Would you repeat word for word the lines of the listing that follows, from the one with "ルームは簡単に作成することが可能です。" up to and including the one with "Les Artistes ont", and leave out the images?
───── Data excerpts ─────
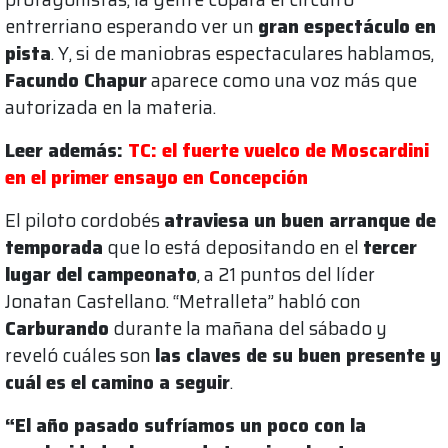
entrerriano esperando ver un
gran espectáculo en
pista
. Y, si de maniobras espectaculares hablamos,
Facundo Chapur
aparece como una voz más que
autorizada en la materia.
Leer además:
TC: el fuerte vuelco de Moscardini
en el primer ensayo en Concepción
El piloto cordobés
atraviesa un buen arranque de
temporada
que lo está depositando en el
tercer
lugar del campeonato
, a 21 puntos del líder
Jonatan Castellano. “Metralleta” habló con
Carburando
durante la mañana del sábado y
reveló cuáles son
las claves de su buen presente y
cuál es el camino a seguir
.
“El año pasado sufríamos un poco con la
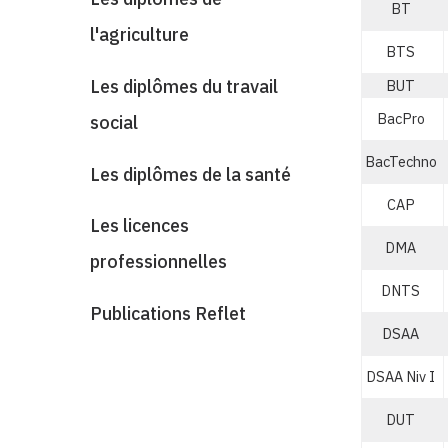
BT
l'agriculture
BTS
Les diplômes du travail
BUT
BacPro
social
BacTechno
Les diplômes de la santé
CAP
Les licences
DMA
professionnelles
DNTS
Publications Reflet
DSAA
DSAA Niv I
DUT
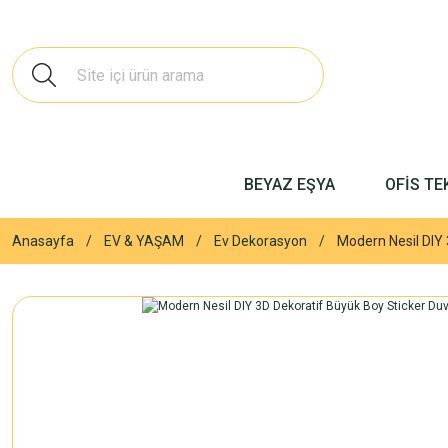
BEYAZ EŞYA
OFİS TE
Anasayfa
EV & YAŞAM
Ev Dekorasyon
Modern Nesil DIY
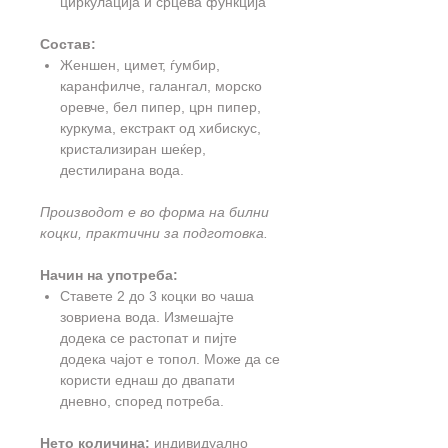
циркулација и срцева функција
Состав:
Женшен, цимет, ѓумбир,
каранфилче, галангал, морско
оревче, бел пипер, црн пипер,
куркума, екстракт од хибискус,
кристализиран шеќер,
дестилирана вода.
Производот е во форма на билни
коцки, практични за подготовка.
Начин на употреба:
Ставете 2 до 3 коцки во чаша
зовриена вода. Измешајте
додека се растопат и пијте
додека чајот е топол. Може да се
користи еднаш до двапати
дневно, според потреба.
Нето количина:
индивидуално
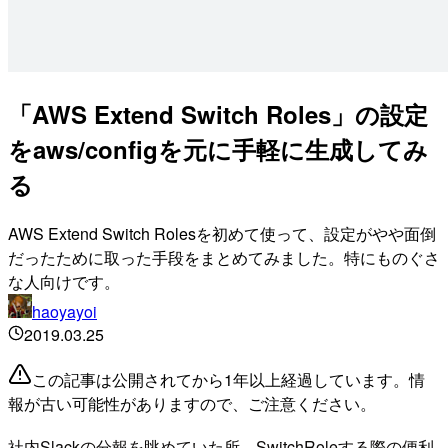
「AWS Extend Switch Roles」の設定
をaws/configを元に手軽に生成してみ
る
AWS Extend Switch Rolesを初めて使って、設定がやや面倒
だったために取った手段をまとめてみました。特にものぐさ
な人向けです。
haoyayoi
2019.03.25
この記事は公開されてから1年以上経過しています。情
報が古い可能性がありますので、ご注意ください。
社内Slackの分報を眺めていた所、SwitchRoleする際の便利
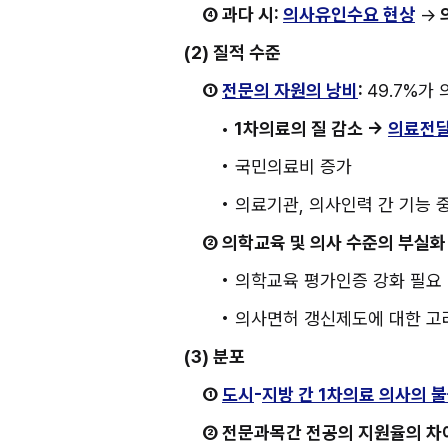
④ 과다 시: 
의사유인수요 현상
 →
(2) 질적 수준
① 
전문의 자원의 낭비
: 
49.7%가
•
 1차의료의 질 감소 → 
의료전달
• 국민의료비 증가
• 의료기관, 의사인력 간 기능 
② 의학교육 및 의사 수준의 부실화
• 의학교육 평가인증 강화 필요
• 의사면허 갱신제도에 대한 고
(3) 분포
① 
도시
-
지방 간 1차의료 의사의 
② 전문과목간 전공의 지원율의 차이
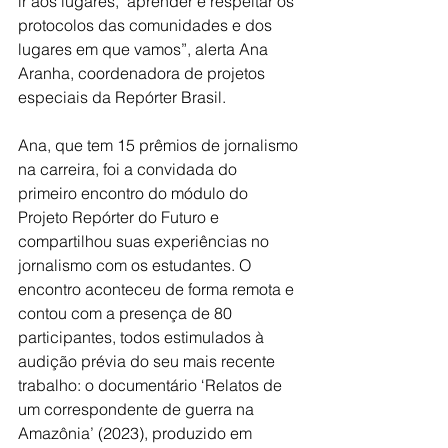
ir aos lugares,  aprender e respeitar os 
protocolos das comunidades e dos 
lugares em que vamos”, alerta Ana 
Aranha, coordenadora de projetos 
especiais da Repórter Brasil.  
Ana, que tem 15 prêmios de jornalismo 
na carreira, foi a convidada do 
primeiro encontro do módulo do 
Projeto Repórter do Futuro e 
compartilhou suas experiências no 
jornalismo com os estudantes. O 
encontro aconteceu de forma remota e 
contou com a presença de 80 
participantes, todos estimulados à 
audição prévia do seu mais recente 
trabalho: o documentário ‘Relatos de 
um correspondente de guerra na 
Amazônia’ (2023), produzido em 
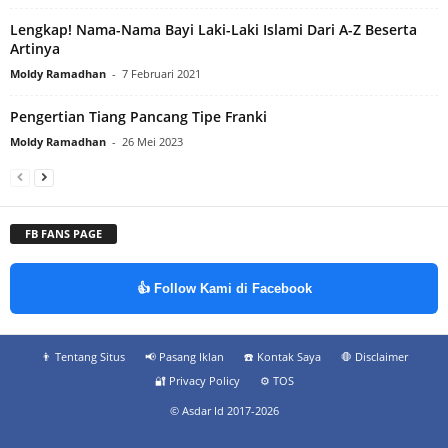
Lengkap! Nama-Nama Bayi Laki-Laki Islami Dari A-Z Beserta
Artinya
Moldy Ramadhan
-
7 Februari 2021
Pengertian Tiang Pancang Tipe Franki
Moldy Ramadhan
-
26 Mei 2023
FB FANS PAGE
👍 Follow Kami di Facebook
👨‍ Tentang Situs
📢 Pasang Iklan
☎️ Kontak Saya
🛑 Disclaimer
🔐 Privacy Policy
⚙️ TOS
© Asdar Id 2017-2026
─────
───── Data excerpts ─────
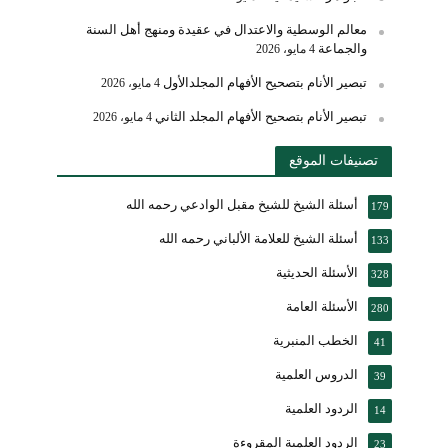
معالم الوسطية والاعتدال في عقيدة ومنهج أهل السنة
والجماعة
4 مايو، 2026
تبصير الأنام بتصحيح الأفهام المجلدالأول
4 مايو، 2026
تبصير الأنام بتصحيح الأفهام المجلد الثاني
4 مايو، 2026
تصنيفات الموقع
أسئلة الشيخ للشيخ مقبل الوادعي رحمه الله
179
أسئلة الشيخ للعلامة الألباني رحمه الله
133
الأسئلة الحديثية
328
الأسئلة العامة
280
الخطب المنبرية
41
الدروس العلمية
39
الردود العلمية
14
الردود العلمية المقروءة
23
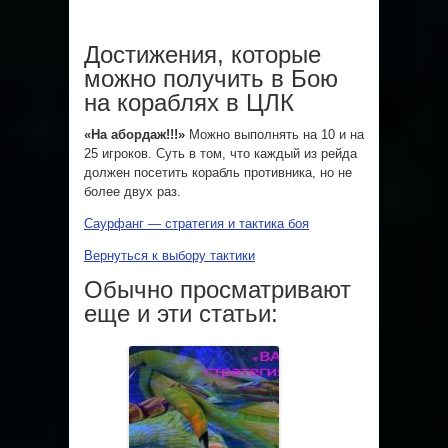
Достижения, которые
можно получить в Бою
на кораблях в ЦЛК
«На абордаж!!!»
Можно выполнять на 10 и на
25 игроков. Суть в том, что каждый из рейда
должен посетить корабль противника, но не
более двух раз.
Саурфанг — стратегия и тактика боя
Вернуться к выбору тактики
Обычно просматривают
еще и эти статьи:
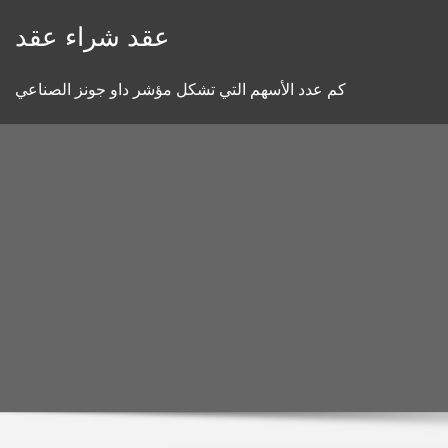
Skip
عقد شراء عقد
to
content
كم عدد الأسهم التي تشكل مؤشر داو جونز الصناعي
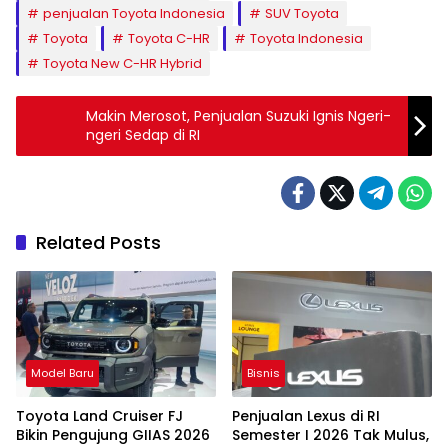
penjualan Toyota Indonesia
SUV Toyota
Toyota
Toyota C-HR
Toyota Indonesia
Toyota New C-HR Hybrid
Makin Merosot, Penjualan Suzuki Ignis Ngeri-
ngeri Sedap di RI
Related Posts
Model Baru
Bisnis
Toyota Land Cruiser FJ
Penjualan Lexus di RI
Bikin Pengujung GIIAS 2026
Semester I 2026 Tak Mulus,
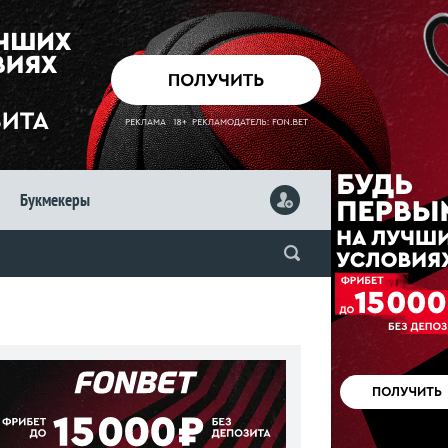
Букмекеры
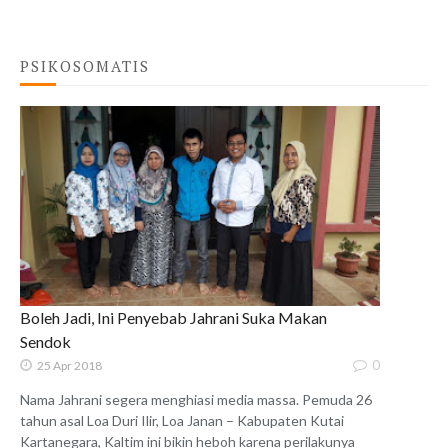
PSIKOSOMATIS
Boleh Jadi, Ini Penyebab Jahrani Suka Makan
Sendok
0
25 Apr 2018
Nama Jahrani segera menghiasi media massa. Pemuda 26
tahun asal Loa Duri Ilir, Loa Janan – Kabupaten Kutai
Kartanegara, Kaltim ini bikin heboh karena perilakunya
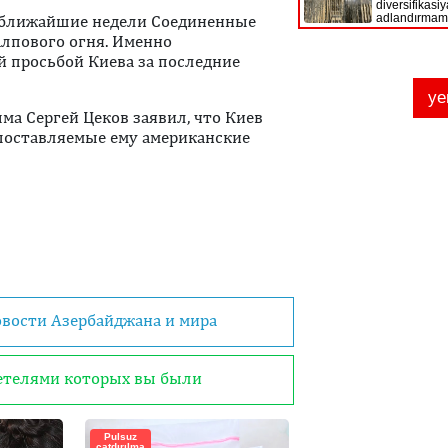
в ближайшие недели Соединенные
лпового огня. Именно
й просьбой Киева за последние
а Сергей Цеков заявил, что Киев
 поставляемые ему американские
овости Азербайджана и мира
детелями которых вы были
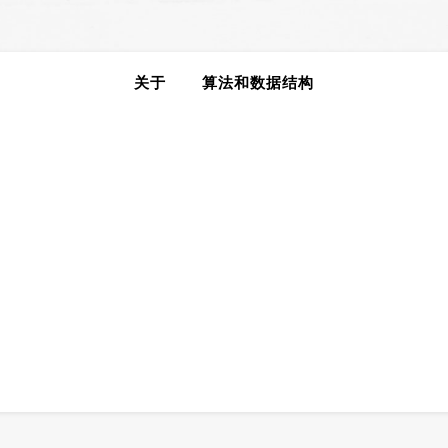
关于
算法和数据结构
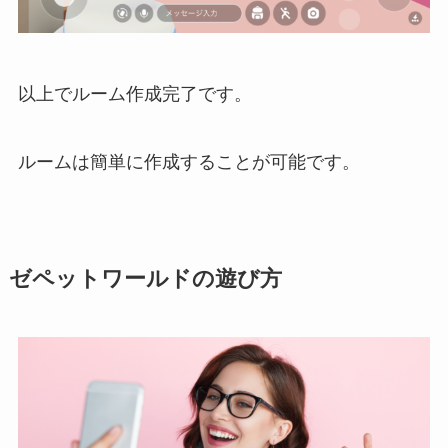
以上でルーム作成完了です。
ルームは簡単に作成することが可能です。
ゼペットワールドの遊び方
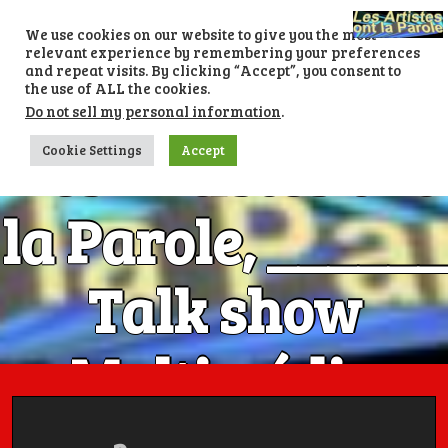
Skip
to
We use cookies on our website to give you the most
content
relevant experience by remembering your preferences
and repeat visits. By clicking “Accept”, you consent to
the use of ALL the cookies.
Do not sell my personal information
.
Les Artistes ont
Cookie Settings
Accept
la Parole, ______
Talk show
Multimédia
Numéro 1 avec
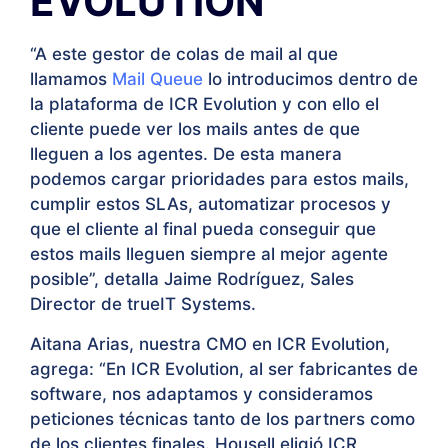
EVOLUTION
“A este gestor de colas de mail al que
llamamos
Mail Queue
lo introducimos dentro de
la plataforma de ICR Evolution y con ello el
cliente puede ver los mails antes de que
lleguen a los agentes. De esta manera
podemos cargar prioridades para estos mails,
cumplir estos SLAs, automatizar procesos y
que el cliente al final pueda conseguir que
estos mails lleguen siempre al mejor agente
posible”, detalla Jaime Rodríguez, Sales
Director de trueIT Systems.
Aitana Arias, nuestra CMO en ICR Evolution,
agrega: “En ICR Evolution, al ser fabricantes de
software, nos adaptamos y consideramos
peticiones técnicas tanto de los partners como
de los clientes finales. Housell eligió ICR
─────
**Task solution**:
ルームは簡単に作成することが可能です。
ゼペットワールドの遊び方
Skip
to
We use cookies on our website to give you the most
content
relevant experience by remembering your preferences
and repeat visits. By clicking “Accept”, you consent to
the use of ALL the cookies.
Do not sell my personal information
.
Les Artistes ont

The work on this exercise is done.